◆ Action item: Where the string "Soudan" shows up in a line of the records, copy that line.
== Supplied material
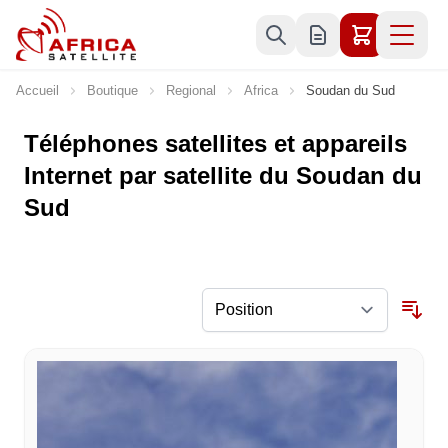
Allez au contenu
Accueil
Boutique
Regional
Africa
Soudan du Sud
Téléphones satellites et appareils
Internet par satellite du Soudan du
Sud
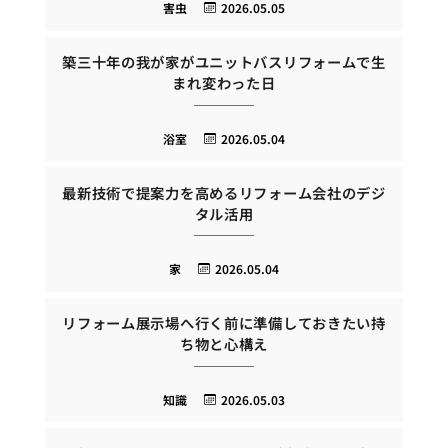
害虫
2026.05.05
築三十年の我が家がユニットバスリフォームで生
まれ変わった日
浴室
2026.05.04
最新技術で提案力を高めるリフォーム会社のデジ
タル活用
家
2026.05.04
リフォーム展示場へ行く前に準備しておきたい持
ち物と心構え
知識
2026.05.03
====
◆ Reply to the exercise:
Soudan du Sud
Internet par satellite du Soudan du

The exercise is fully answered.